Blink is about the way that our minds can make a split second decision based on ... intuition? a niggling feeling? a gut reaction? Sometimes we just know that something is the case without knowing why. Snap judgment is what Blink is about. Gladwell gives many interesting and memorable examples to back up his assertions that we can and often do make better decisions when we stop analyzing data and use our own personal sense about life. I was fascinated with the stories of Dr. Gottman and his marriage studies, the way the music industry treated Kenna, and the lie detecting abilities of Paul Ekman. As it so happens I have a book on building a stronger marriage by Dr. Gottman and I enjoy watching the new Fox TV show Lie To Me based on Ekman's work. And I've now spent a little while enjoying the interesting videos that go with Kenna's unique music. I liked the sections about taste testing for Coke and Pepsi. I was not quite convinced of the ethics behind food packaging practices. I laughed at the end of the book about what happened to Gladwell when he decided on a whim to let his hair grow out.

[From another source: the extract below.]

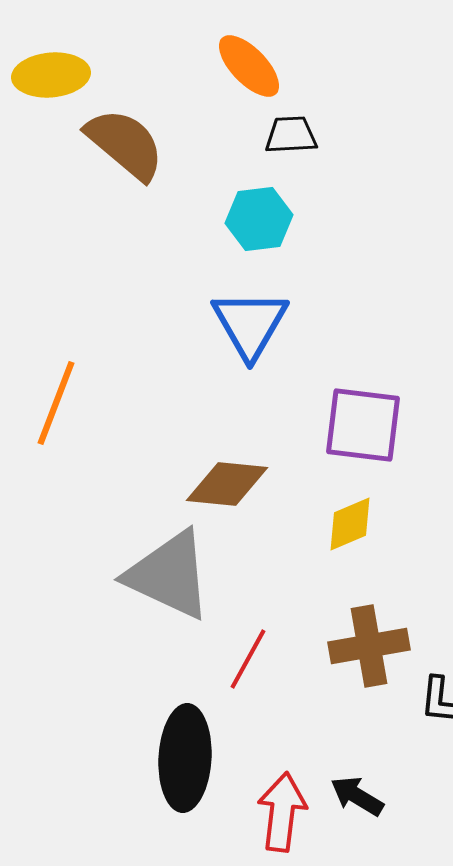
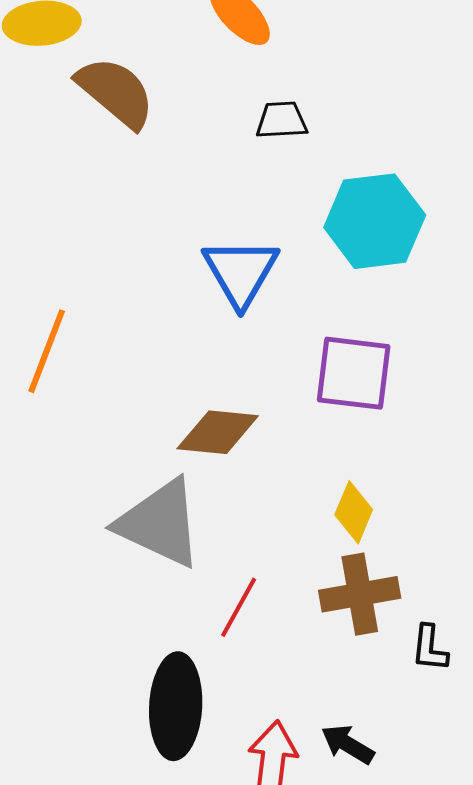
black trapezoid: (291, 135) -> (282, 120), moved
cyan hexagon: (259, 219) -> (375, 221), moved, size x1.5
yellow diamond: (350, 524) -> (354, 512), moved, turned -44

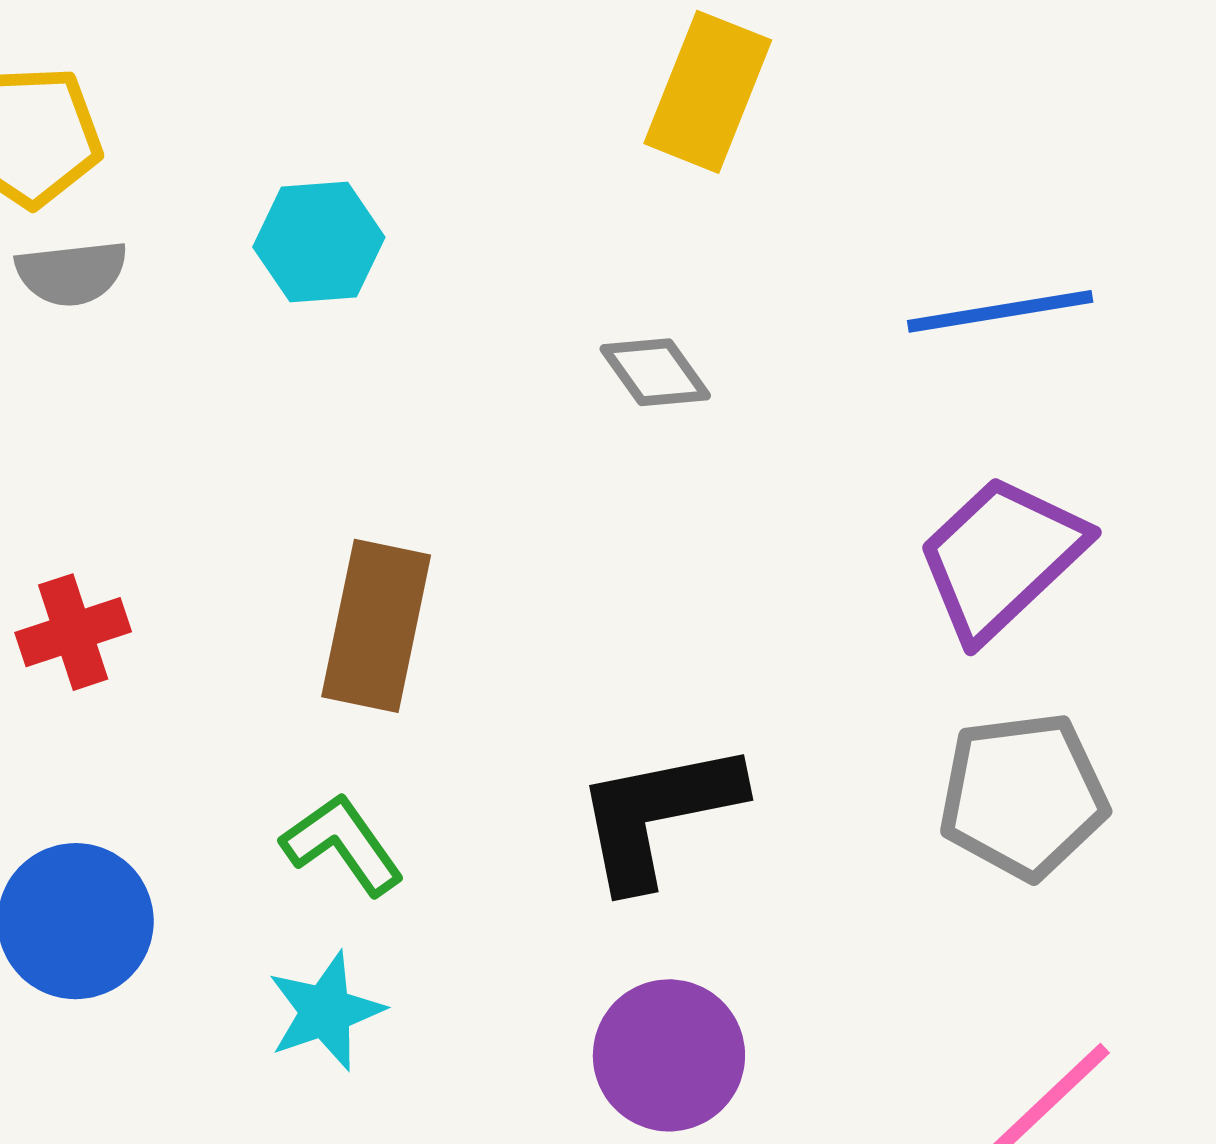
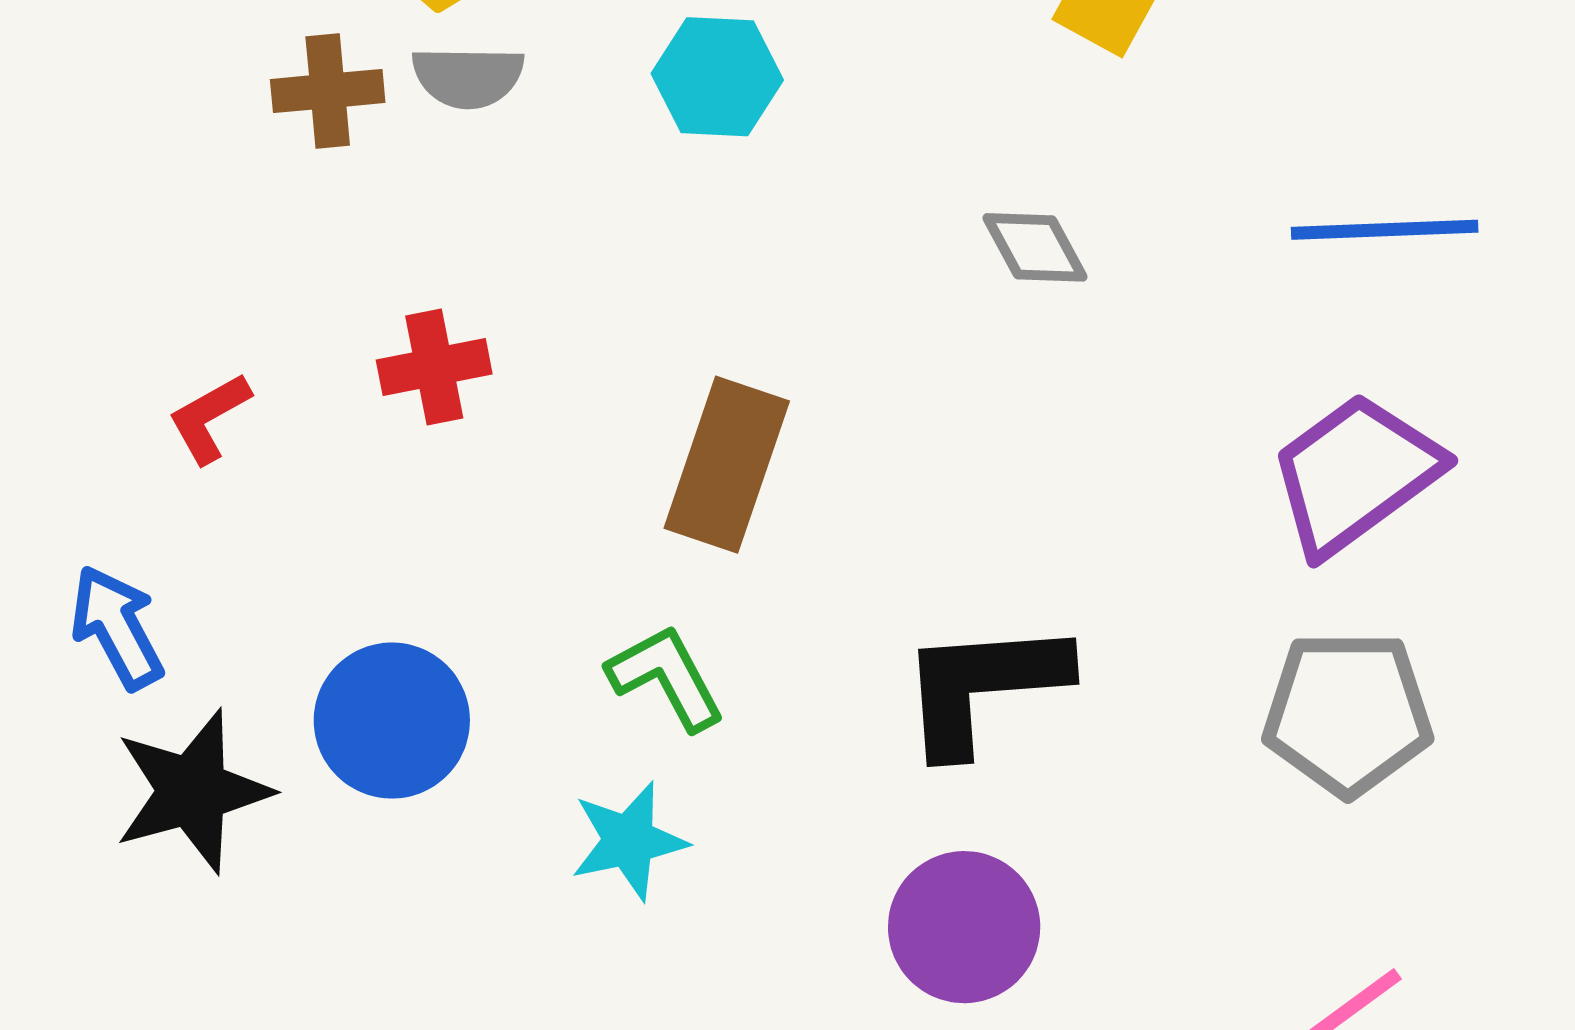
red cross: (73, 632) -> (434, 367), moved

Gladwell has a really soothing, humble voice that encourages trust. He is quietly intelligent. He sounds like a man I'd like to meet and talk about life with. Listening to him was pleasant and I'm disappointed that the experience is now over. I wonder if The Tipping Point and Outliers have audio versions of the same quality? I'll let you know.

Buy this book at Amazon.

8 comments:

bermudaonion said...

Wow, that sounds good! Everything I read about Malcolm Gladwell's work is positive. I think I need to give it a try.

Liz said...

I'd read of "Blink" but totally forgotten about it. It sounds interesting -- and a not-particularly-painful way to gain some knowledge! I'm always in favor of the complex being made simpler to understand. Randy Charles Epping does the same thing -- using simply everyday examples to explain complex economic terms -- in his boo, I have been reading, "The 21st Century Economy - A Beginner's Guide." He relates the things going on in the economy to small things in my daily life, and that helps me understand the complexity of international economics. (You'll learn what all those terms -- TARP, derivatives, etc. - mean!)

Zibilee said...

A friend of me recommended this book to me, but I never picked it up. After reading your review I might have to try it. I am curious about the part that intuition plays in our everyday life and wonder why it is that we so often ignore it. Thanks for bringing this one back to my attention!

heatherlo said...

I'm reading Blink on audio right now and loving it! I've read Outliers, also in audio format, and it's just as good if not better than Blink. I highly recommend the audio version of that one too.

Jenny said...

I'd have loved to hear the audio version! I really enjoyed this and The Tipping Point. Malcolm Gladwell also writes really interesting columns for The New Yorker, and I think they're all archived at his website. Love reading them! (I'd link to them but I can't figure out how to do links in comments! I'm so computer illiterate.)

Elizabeth said...

I will have to check this out - I'm slowly getting in to the audio book thing.

Zibilee said...

Petunia, I wanted to let you know that I gave you an award over on my blog.

Nicole said...

I have been wanting to read Blink ever since I read Tipping Point. Might have to check it out n audio.

I am pretty sure that Outliers is out on Audio. I think I saw it on Audible the other day. Not sure about Tipping Point.